Levy also accurately records the “social atmosphere” surrounding migraine sufferers; how the symptoms of migraine are perceived and discusses inside of relationships. Finally, the author comments on some of the most common migraine medication currently prescribed and their effects. My only complaint (if it can be called a complaint) is that this book is too short – I read it rapturously and finished it in a sunny afternoon…. it seems like a cute and short introduction to a rich and fascinating history; although most readers these days will appreciate this brevity, for me it piqued my interest without satisfying my curiousity.
It should also be noted that migraine sufferers looking for a cure will not find it in this book: Levy points out correctly that there are many medications which will not work for everyone… and the point of this book is not to find the cure, but to understand and accept the experience of the living with migraines.
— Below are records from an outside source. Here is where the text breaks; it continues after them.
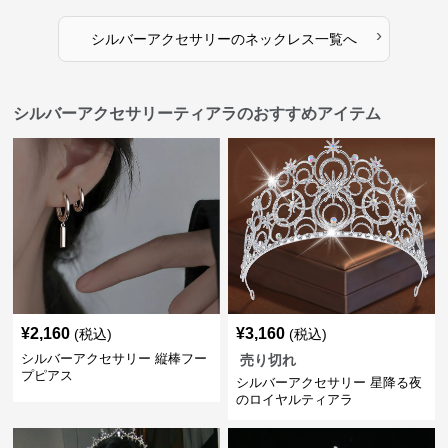
›
シルバーアクセサリー
の
ネックレス
一覧へ
シルバーアクセサリーティアラのおすすめアイテム
¥
2,160
¥
3,160
(税込)
(税込)
シルバーアクセサリー 縦棒フー
売り切れ
プピアス
シルバーアクセサリー 星降る夜
のロイヤルティアラ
For sufferers frustrated with trying to explain their pain and dehibilitating symptoms with family or loved ones, however, “A Brain Wider than the Sky fills a much needed gap. It makes me feel less a victim and more a privelged few who experience much deeper, fuller states of awareness than “ordinary” people. For anyone interested in the history of mankind, literature, art, and psychology, this book is highly recommended. For migraine sufferers or those close to migraine sufferers, this book is a Must Read.
“The migraine, I began to see, might be conceived as an intellectual problem: one that was not solved by an experiement, but healed by the use of one’s intellect as a battering ram against the pain.” (pg. 100.)